By: Lilly Gelman | Opinions  | 

The Speech that Led to Silence

For three days during my year studying in Midrasha in Israel, while attending a weekend long Tikvah seminar on post-modernism, I completely lost my voice. I don’t mean the hoarseness one gets after a long cold or flu, or the scratchiness that we hear after a two-month summer spent cheering along in summer camp. I mean completely lost. Nothing but a mouselike squeak would sound if I tried to speak.

I remember sitting, through hours of discussion sessions, in silence, trapped inside my own head and unable to share my thoughts and contributions. It felt like a paralysis of some sort. I attempted to follow along by listening to the discussion, but without the ability to participate the sessions dragged on and bored me.

On December 16, 2017, I felt a similar voicelessness. That day I had given a Dvar Torah at Klein @ 9, a community oriented student minyan run in the Klein Beit Midrash almost every Shabbat. I was not naive in thinking that allowing a female student to speak from the podium at the end of tefillah would go unnoticed, but, I had been previously asked to give the Dvar Torah at some point, and this weekend seemed as good as any.

The Dvar Torah generally occurs at the end of davening, after the announcements but before we break for kiddush. The speaker stands at the front of the room, and speaks for around five minutes, usually about something related to the parsha. While it may seem small and unimportant, it is a platform for students to have their voices heard, and more importantly, to feel a part of the community.

The brief Dvar Torah, during which I gave over a thought relating Chanukah to Purim, appeared inconsequential. I may have been the first woman to give a Dvar Torah at any YU minyan ever; nevertheless, giving one at Klein @ 9, a student minyan which prides itself on its open and tolerant ambiance, seemed natural and normal.

Despite the seemingly supportive environment, word of my presentation spread through campus to a higher YU authority.

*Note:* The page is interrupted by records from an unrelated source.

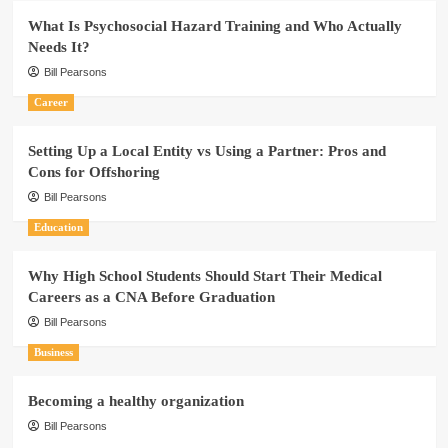
What Is Psychosocial Hazard Training and Who Actually
Needs It?
Bill Pearsons
Career
Setting Up a Local Entity vs Using a Partner: Pros and
Cons for Offshoring
Bill Pearsons
Education
Why High School Students Should Start Their Medical
Careers as a CNA Before Graduation
Bill Pearsons
Business
Becoming a healthy organization
Bill Pearsons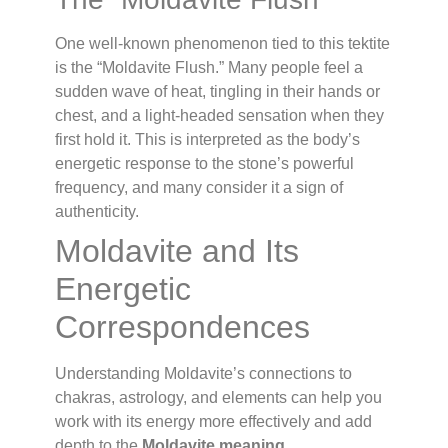
One well-known phenomenon tied to this tektite
is the “Moldavite Flush.” Many people feel a
sudden wave of heat, tingling in their hands or
chest, and a light-headed sensation when they
first hold it. This is interpreted as the body’s
energetic response to the stone’s powerful
frequency, and many consider it a sign of
authenticity.
Moldavite and Its
Energetic
Correspondences
Understanding Moldavite’s connections to
chakras, astrology, and elements can help you
work with its energy more effectively and add
depth to the
Moldavite meaning
.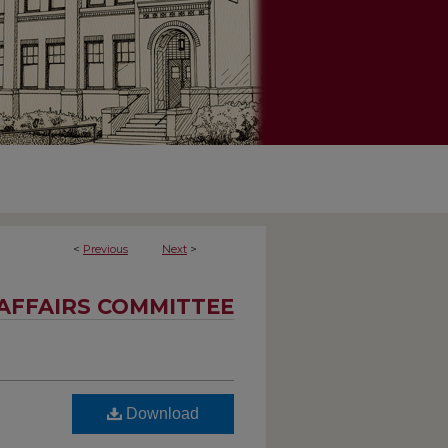
<
Previous
Next
>
AFFAIRS COMMITTEE
Download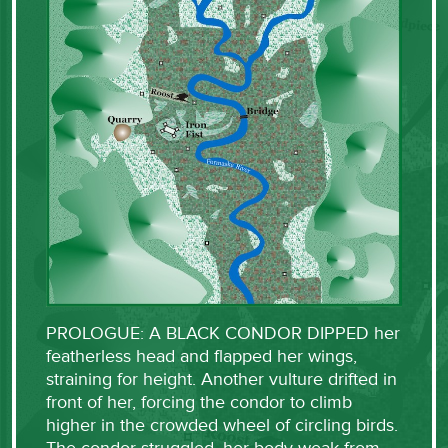
PROLOGUE: A BLACK CONDOR DIPPED her
featherless head and flapped her wings,
straining for height. Another vulture drifted in
front of her, forcing the condor to climb
higher in the crowded wheel of circling birds.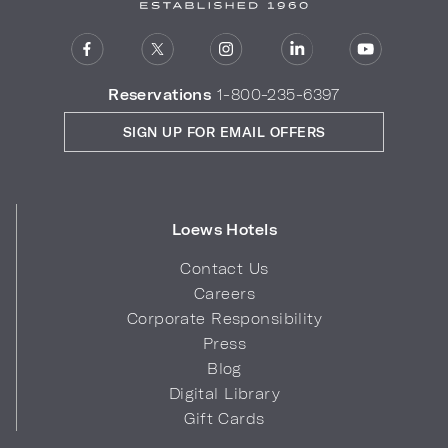
Reservations
1-800-235-6397
SIGN UP FOR EMAIL OFFERS
Loews Hotels
Contact Us
Careers
Corporate Responsibility
Press
Blog
Digital Library
Gift Cards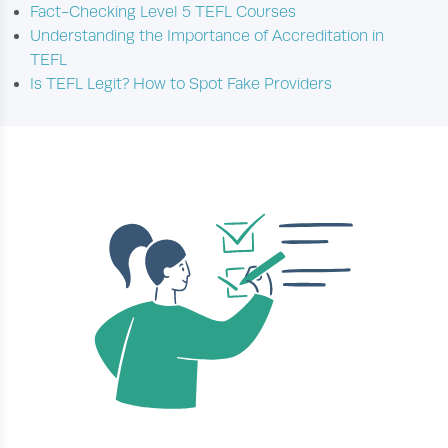
Fact-Checking Level 5 TEFL Courses
Understanding the Importance of Accreditation in
TEFL
Is TEFL Legit? How to Spot Fake Providers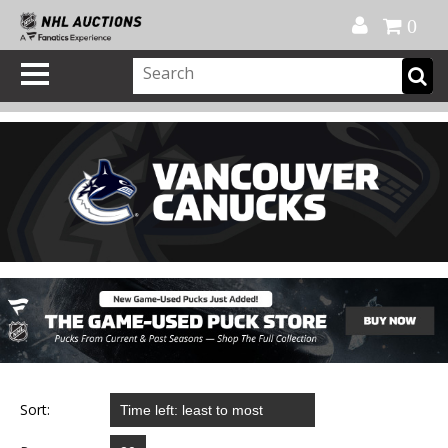
Official Shop
My Account
FAQ
Help
FR
0
Sort: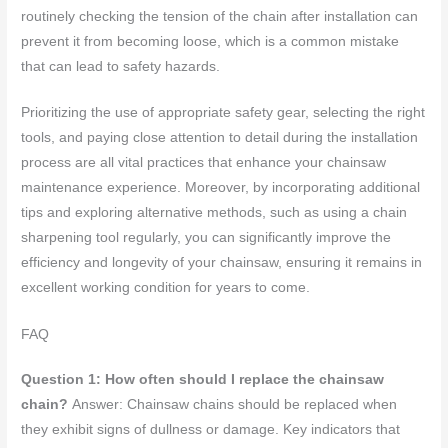
routinely checking the tension of the chain after installation can
prevent it from becoming loose, which is a common mistake
that can lead to safety hazards.
Prioritizing the use of appropriate safety gear, selecting the right
tools, and paying close attention to detail during the installation
process are all vital practices that enhance your chainsaw
maintenance experience. Moreover, by incorporating additional
tips and exploring alternative methods, such as using a chain
sharpening tool regularly, you can significantly improve the
efficiency and longevity of your chainsaw, ensuring it remains in
excellent working condition for years to come.
FAQ
Question 1: How often should I replace the chainsaw
chain?
Answer: Chainsaw chains should be replaced when
they exhibit signs of dullness or damage. Key indicators that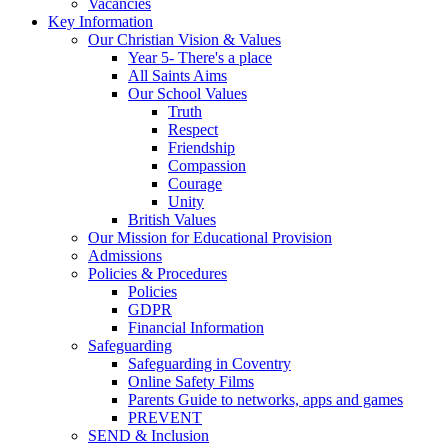
Vacancies
Key Information
Our Christian Vision & Values
Year 5- There's a place
All Saints Aims
Our School Values
Truth
Respect
Friendship
Compassion
Courage
Unity
British Values
Our Mission for Educational Provision
Admissions
Policies & Procedures
Policies
GDPR
Financial Information
Safeguarding
Safeguarding in Coventry
Online Safety Films
Parents Guide to networks, apps and games
PREVENT
SEND & Inclusion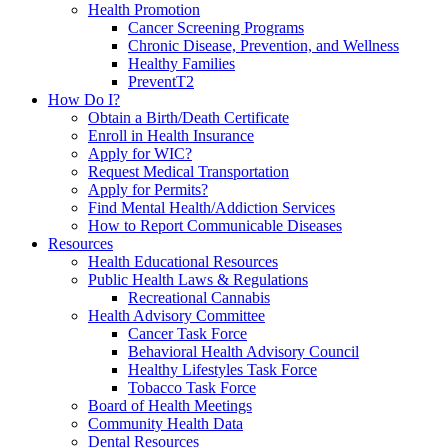
Health Promotion
Cancer Screening Programs
Chronic Disease, Prevention, and Wellness
Healthy Families
PreventT2
How Do I?
Obtain a Birth/Death Certificate
Enroll in Health Insurance
Apply for WIC?
Request Medical Transportation
Apply for Permits?
Find Mental Health/Addiction Services
How to Report Communicable Diseases
Resources
Health Educational Resources
Public Health Laws & Regulations
Recreational Cannabis
Health Advisory Committee
Cancer Task Force
Behavioral Health Advisory Council
Healthy Lifestyles Task Force
Tobacco Task Force
Board of Health Meetings
Community Health Data
Dental Resources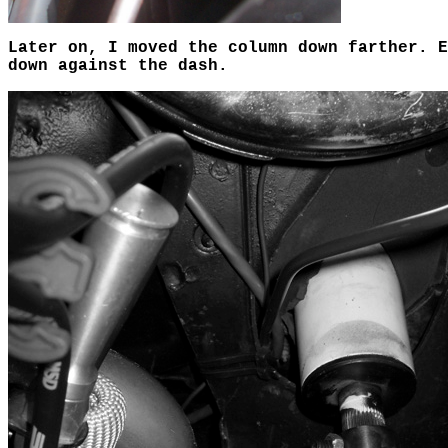
Later on, I moved the column down farther. 
down against the dash.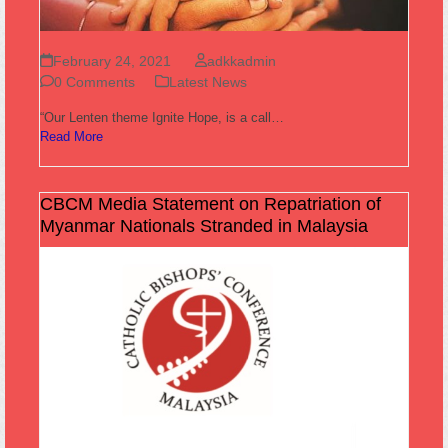
February 24, 2021
adkkadmin
0 Comments
Latest News
“Our Lenten theme Ignite Hope, is a call…
Read More
CBCM Media Statement on Repatriation of
Myanmar Nationals Stranded in Malaysia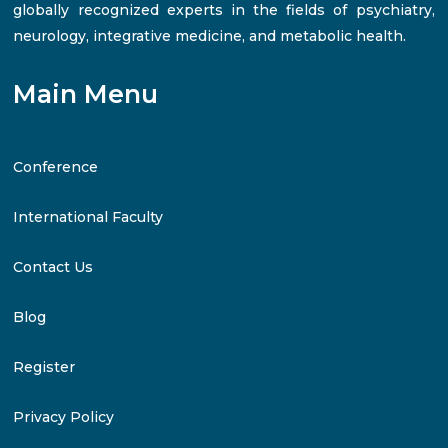
globally recognized experts in the fields of psychiatry,
neurology, integrative medicine, and metabolic health.
Main Menu
Conference
International Faculty
Contact Us
Blog
Register
Privacy Policy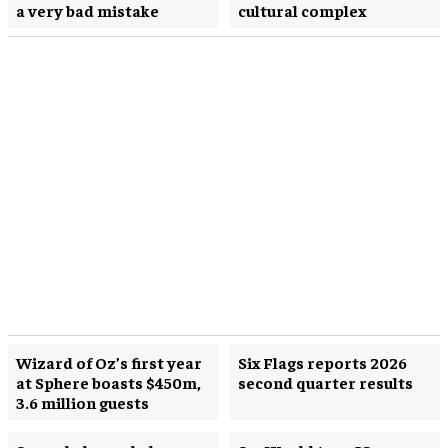
a very bad mistake
cultural complex
Wizard of Oz’s first year
Six Flags reports 2026
at Sphere boasts $450m,
second quarter results
3.6 million guests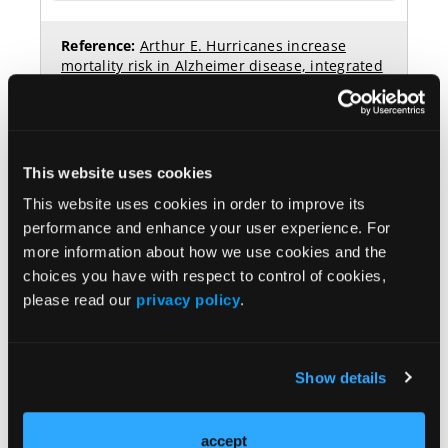
This website uses cookies
This website uses cookies in order to improve its
performance and enhance your user experience. For
more information about how we use cookies and the
choices you have with respect to control of cookies,
please read our
privacy policy
.
More
NEW FROM THE NP INSTITUTE ONLINE LEARNING
Show details
HUB
accept
Navigating Bipolar Disorder Treatment: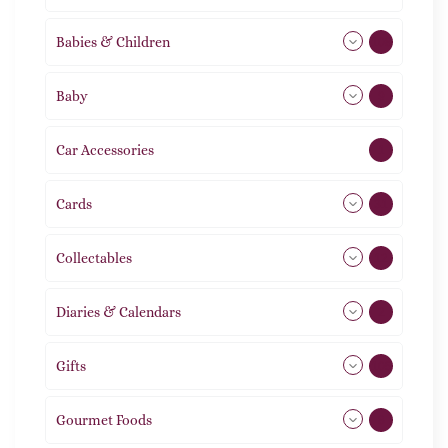
Babies & Children
108
Baby
9
Car Accessories
1
Cards
31
Collectables
12
Diaries & Calendars
2
Gifts
105
Gourmet Foods
8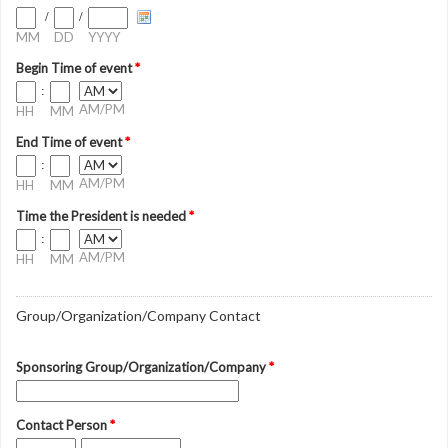
/
/
MM
DD
YYYY
Begin Time of event
*
:
AM/PM
HH
MM
End Time of event
*
:
AM/PM
HH
MM
Time the President is needed
*
:
AM/PM
HH
MM
Group/Organization/Company Contact
Sponsoring Group/Organization/Company
*
Contact Person
*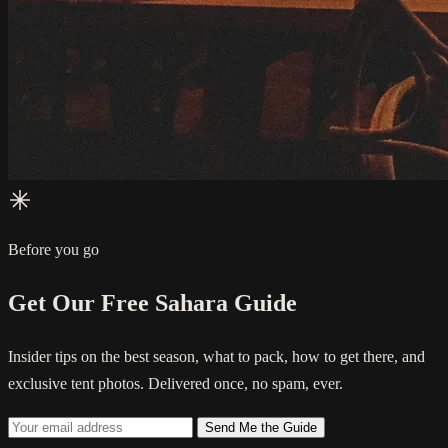
Before you go
Get Our Free Sahara Guide
Insider tips on the best season, what to pack, how to get there, and
exclusive tent photos. Delivered once, no spam, ever.
Send Me the Guide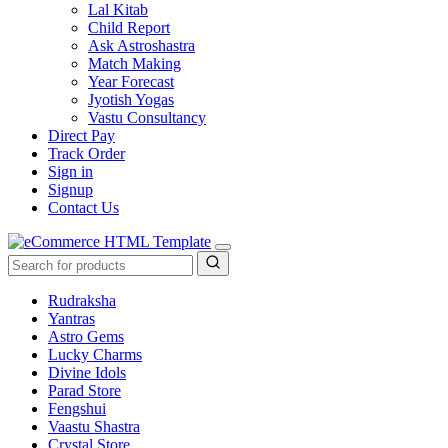
Lal Kitab
Child Report
Ask Astroshastra
Match Making
Year Forecast
Jyotish Yogas
Vastu Consultancy
Direct Pay
Track Order
Sign in
Signup
Contact Us
Rudraksha
Yantras
Astro Gems
Lucky Charms
Divine Idols
Parad Store
Fengshui
Vaastu Shastra
Crystal Store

By the next week, women were officially no longer allowed to give Divrei Torah at Klein @ 9, thus making me not only the first, but probably the last woman to give a Dvar Torah at a YU minyan.

While the minyan still encourages women to attend and lead the occasional chabura — a smaller study group after kiddush — and the student leaders of the minyan were not responsible for the decision to prohibit women from giving the Dvar Torah, nevertheless, the decision was made, and I was silenced.

The men of Klein @ 9 and the Modern Orthodox community at large have their voices heard loud and clear, as they echo and bounce to and from all side of religious involvement. While women sit in the back of the Klein beit midrash behind sky high mechitzas, the men lein, daven from the amud, and announce the page numbers.

Halacha may prohibit women from stepping forward in such participatory roles, however, no Jewish law forbids a woman from giving a dvar torah after the davening services have ended. The decision to prevent women from speaking after the minyan stems not from biblical or rabbinic sources, but rather from a patriarchal community mindset encouraged by years of halachically unfounded cultural norms.

The dvar torah at Klein @ 9 could have been the platform needed for women to play a more active role in the community. It could have served as an opportunity for my voice and the voices of the women of the community to sound out where they had previously been absent; yet, someone silenced us, knocking me off my platform and telling me to go sit in the corner. By prohibiting women from speaking at the end of Klein @ 9, the YU community further limits a demographic already pushed to the side.

After this moment, I felt as if I had lost my voice. I do not normally sit silently in submission. I am not normally one to accept defeat and raise my white flag in surrender. Yet I didn’t attempt to fight this—until now. This event is one of many in a string of events and limitations during which I realized the level of marginalization and belittlement of women at YU and in the greater Modern Orthodox community. I have done my fair share of writing and speaking out about issues regarding women in Modern Orthodoxy, but my voice has become strained. Since I have arrived at YU, I have felt my voice becoming scratchy and hoarse until, finally, it has vanished.